▸ Materials provided:
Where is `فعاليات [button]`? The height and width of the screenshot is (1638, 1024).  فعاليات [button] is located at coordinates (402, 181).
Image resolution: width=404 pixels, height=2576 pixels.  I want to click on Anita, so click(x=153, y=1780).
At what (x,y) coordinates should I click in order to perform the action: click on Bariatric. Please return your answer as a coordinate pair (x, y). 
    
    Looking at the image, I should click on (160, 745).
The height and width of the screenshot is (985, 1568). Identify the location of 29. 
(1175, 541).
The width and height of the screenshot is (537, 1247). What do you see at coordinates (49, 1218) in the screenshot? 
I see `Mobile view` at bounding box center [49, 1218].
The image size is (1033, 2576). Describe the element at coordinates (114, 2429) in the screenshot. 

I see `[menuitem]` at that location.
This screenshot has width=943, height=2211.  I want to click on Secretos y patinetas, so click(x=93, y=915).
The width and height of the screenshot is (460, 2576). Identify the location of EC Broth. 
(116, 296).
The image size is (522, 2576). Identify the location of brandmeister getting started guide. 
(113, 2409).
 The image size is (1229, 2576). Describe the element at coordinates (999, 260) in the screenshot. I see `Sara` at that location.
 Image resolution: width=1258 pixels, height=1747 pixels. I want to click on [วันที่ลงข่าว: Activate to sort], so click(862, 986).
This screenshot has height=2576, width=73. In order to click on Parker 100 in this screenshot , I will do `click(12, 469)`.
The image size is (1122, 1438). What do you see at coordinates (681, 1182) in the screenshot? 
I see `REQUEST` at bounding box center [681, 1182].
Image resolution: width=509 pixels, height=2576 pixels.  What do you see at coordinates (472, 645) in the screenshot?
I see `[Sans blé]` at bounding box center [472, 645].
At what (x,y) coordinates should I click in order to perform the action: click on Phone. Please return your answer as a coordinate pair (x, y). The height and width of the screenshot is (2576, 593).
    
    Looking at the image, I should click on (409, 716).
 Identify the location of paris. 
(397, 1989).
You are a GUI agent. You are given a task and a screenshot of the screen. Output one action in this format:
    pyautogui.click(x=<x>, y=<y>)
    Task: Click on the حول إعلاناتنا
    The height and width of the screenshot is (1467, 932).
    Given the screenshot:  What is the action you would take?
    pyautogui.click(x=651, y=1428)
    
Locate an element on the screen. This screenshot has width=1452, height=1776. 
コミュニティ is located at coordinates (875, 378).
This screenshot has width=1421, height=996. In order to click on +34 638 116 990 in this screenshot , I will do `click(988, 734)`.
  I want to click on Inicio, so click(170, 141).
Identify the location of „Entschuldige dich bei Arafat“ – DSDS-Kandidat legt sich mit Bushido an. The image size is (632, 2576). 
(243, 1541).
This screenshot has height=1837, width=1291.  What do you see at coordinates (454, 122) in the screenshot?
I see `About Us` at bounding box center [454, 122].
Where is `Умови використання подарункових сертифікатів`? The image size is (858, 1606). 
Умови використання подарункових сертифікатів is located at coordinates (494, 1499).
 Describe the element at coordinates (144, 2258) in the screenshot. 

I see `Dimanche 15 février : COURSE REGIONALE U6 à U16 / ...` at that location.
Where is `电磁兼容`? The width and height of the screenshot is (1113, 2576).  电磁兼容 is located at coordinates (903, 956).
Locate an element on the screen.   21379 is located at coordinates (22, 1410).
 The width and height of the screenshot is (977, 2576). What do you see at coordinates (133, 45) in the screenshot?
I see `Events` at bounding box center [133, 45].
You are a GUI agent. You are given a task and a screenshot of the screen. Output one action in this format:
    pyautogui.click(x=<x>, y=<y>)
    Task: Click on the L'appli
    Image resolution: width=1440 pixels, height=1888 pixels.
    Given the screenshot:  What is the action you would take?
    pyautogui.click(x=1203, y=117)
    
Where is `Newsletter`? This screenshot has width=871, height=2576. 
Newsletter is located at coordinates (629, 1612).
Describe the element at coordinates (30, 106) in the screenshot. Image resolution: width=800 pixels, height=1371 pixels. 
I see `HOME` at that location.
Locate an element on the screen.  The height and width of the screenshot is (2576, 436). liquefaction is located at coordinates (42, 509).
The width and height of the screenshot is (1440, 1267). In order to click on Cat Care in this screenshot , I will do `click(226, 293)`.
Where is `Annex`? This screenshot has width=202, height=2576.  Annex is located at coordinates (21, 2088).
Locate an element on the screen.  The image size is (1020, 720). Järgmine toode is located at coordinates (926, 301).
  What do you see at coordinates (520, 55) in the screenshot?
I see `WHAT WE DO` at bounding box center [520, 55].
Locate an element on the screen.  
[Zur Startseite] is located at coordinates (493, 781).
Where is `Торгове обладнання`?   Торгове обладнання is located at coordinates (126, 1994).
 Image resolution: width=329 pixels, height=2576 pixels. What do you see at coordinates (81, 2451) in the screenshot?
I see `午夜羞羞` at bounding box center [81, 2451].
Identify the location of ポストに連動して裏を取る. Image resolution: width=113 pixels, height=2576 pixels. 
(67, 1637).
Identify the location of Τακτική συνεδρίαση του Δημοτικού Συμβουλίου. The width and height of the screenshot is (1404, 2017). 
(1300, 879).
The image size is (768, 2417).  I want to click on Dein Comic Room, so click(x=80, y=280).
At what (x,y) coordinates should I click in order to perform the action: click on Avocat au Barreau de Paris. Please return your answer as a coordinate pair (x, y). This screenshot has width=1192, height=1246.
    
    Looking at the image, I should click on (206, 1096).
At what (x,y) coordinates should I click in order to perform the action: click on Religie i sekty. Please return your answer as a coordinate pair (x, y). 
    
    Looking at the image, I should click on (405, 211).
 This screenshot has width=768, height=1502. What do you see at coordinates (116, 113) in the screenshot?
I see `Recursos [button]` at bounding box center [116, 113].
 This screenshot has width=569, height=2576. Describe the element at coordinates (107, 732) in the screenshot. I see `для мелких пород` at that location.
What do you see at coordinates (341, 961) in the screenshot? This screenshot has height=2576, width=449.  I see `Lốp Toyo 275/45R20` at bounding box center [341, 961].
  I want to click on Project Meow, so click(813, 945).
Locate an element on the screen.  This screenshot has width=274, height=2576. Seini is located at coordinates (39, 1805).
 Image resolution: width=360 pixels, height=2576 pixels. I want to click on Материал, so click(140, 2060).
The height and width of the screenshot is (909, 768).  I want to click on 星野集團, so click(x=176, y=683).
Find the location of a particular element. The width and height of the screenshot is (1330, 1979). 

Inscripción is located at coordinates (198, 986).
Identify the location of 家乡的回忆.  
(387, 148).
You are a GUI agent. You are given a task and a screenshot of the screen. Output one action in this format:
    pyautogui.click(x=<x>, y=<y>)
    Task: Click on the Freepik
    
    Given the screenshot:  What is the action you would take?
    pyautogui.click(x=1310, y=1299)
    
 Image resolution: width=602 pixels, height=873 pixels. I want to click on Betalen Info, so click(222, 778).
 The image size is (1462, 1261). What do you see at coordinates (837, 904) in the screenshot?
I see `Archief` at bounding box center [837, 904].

▸ Problem to solve:
Transcribe the data in full, keeping every detail.

▸ Completed task:
Where is `فعاليات [button]`? The height and width of the screenshot is (1638, 1024).  فعاليات [button] is located at coordinates (402, 181).
Image resolution: width=404 pixels, height=2576 pixels.  I want to click on Anita, so click(x=153, y=1780).
At what (x,y) coordinates should I click in order to perform the action: click on Bariatric. Please return your answer as a coordinate pair (x, y). 
    
    Looking at the image, I should click on (160, 745).
The height and width of the screenshot is (985, 1568). Identify the location of 29. 
(1175, 541).
The width and height of the screenshot is (537, 1247). What do you see at coordinates (49, 1218) in the screenshot? 
I see `Mobile view` at bounding box center [49, 1218].
The image size is (1033, 2576). Describe the element at coordinates (114, 2429) in the screenshot. 

I see `[menuitem]` at that location.
This screenshot has width=943, height=2211.  I want to click on Secretos y patinetas, so click(x=93, y=915).
The width and height of the screenshot is (460, 2576). Identify the location of EC Broth. 
(116, 296).
The image size is (522, 2576). Identify the location of brandmeister getting started guide. 
(113, 2409).
 The image size is (1229, 2576). Describe the element at coordinates (999, 260) in the screenshot. I see `Sara` at that location.
 Image resolution: width=1258 pixels, height=1747 pixels. I want to click on [วันที่ลงข่าว: Activate to sort], so click(862, 986).
This screenshot has height=2576, width=73. In order to click on Parker 100 in this screenshot , I will do `click(12, 469)`.
The image size is (1122, 1438). What do you see at coordinates (681, 1182) in the screenshot? 
I see `REQUEST` at bounding box center [681, 1182].
Image resolution: width=509 pixels, height=2576 pixels.  What do you see at coordinates (472, 645) in the screenshot?
I see `[Sans blé]` at bounding box center [472, 645].
At what (x,y) coordinates should I click in order to perform the action: click on Phone. Please return your answer as a coordinate pair (x, y). The height and width of the screenshot is (2576, 593).
    
    Looking at the image, I should click on (409, 716).
 Identify the location of paris. 
(397, 1989).
You are a GUI agent. You are given a task and a screenshot of the screen. Output one action in this format:
    pyautogui.click(x=<x>, y=<y>)
    Task: Click on the حول إعلاناتنا
    The height and width of the screenshot is (1467, 932).
    Given the screenshot:  What is the action you would take?
    pyautogui.click(x=651, y=1428)
    
Locate an element on the screen. This screenshot has width=1452, height=1776. 
コミュニティ is located at coordinates (875, 378).
This screenshot has width=1421, height=996. In order to click on +34 638 116 990 in this screenshot , I will do `click(988, 734)`.
  I want to click on Inicio, so click(170, 141).
Identify the location of „Entschuldige dich bei Arafat“ – DSDS-Kandidat legt sich mit Bushido an. The image size is (632, 2576). 
(243, 1541).
This screenshot has height=1837, width=1291.  What do you see at coordinates (454, 122) in the screenshot?
I see `About Us` at bounding box center [454, 122].
Where is `Умови використання подарункових сертифікатів`? The image size is (858, 1606). 
Умови використання подарункових сертифікатів is located at coordinates (494, 1499).
 Describe the element at coordinates (144, 2258) in the screenshot. 

I see `Dimanche 15 février : COURSE REGIONALE U6 à U16 / ...` at that location.
Where is `电磁兼容`? The width and height of the screenshot is (1113, 2576).  电磁兼容 is located at coordinates (903, 956).
Locate an element on the screen.   21379 is located at coordinates (22, 1410).
 The width and height of the screenshot is (977, 2576). What do you see at coordinates (133, 45) in the screenshot?
I see `Events` at bounding box center [133, 45].
You are a GUI agent. You are given a task and a screenshot of the screen. Output one action in this format:
    pyautogui.click(x=<x>, y=<y>)
    Task: Click on the L'appli
    Image resolution: width=1440 pixels, height=1888 pixels.
    Given the screenshot:  What is the action you would take?
    pyautogui.click(x=1203, y=117)
    
Where is `Newsletter`? This screenshot has width=871, height=2576. 
Newsletter is located at coordinates (629, 1612).
Describe the element at coordinates (30, 106) in the screenshot. Image resolution: width=800 pixels, height=1371 pixels. 
I see `HOME` at that location.
Locate an element on the screen.  The height and width of the screenshot is (2576, 436). liquefaction is located at coordinates (42, 509).
The width and height of the screenshot is (1440, 1267). In order to click on Cat Care in this screenshot , I will do `click(226, 293)`.
Where is `Annex`? This screenshot has width=202, height=2576.  Annex is located at coordinates (21, 2088).
Locate an element on the screen.  The image size is (1020, 720). Järgmine toode is located at coordinates (926, 301).
  What do you see at coordinates (520, 55) in the screenshot?
I see `WHAT WE DO` at bounding box center [520, 55].
Locate an element on the screen.  
[Zur Startseite] is located at coordinates (493, 781).
Where is `Торгове обладнання`?   Торгове обладнання is located at coordinates (126, 1994).
 Image resolution: width=329 pixels, height=2576 pixels. What do you see at coordinates (81, 2451) in the screenshot?
I see `午夜羞羞` at bounding box center [81, 2451].
Identify the location of ポストに連動して裏を取る. Image resolution: width=113 pixels, height=2576 pixels. 
(67, 1637).
Identify the location of Τακτική συνεδρίαση του Δημοτικού Συμβουλίου. The width and height of the screenshot is (1404, 2017). 
(1300, 879).
The image size is (768, 2417).  I want to click on Dein Comic Room, so click(x=80, y=280).
At what (x,y) coordinates should I click in order to perform the action: click on Avocat au Barreau de Paris. Please return your answer as a coordinate pair (x, y). This screenshot has width=1192, height=1246.
    
    Looking at the image, I should click on (206, 1096).
At what (x,y) coordinates should I click in order to perform the action: click on Religie i sekty. Please return your answer as a coordinate pair (x, y). 
    
    Looking at the image, I should click on (405, 211).
 This screenshot has width=768, height=1502. What do you see at coordinates (116, 113) in the screenshot?
I see `Recursos [button]` at bounding box center [116, 113].
 This screenshot has width=569, height=2576. Describe the element at coordinates (107, 732) in the screenshot. I see `для мелких пород` at that location.
What do you see at coordinates (341, 961) in the screenshot? This screenshot has height=2576, width=449.  I see `Lốp Toyo 275/45R20` at bounding box center [341, 961].
  I want to click on Project Meow, so click(813, 945).
Locate an element on the screen.  This screenshot has width=274, height=2576. Seini is located at coordinates (39, 1805).
 Image resolution: width=360 pixels, height=2576 pixels. I want to click on Материал, so click(140, 2060).
The height and width of the screenshot is (909, 768).  I want to click on 星野集團, so click(x=176, y=683).
Find the location of a particular element. The width and height of the screenshot is (1330, 1979). 

Inscripción is located at coordinates (198, 986).
Identify the location of 家乡的回忆.  
(387, 148).
You are a GUI agent. You are given a task and a screenshot of the screen. Output one action in this format:
    pyautogui.click(x=<x>, y=<y>)
    Task: Click on the Freepik
    
    Given the screenshot:  What is the action you would take?
    pyautogui.click(x=1310, y=1299)
    
 Image resolution: width=602 pixels, height=873 pixels. I want to click on Betalen Info, so click(222, 778).
 The image size is (1462, 1261). What do you see at coordinates (837, 904) in the screenshot?
I see `Archief` at bounding box center [837, 904].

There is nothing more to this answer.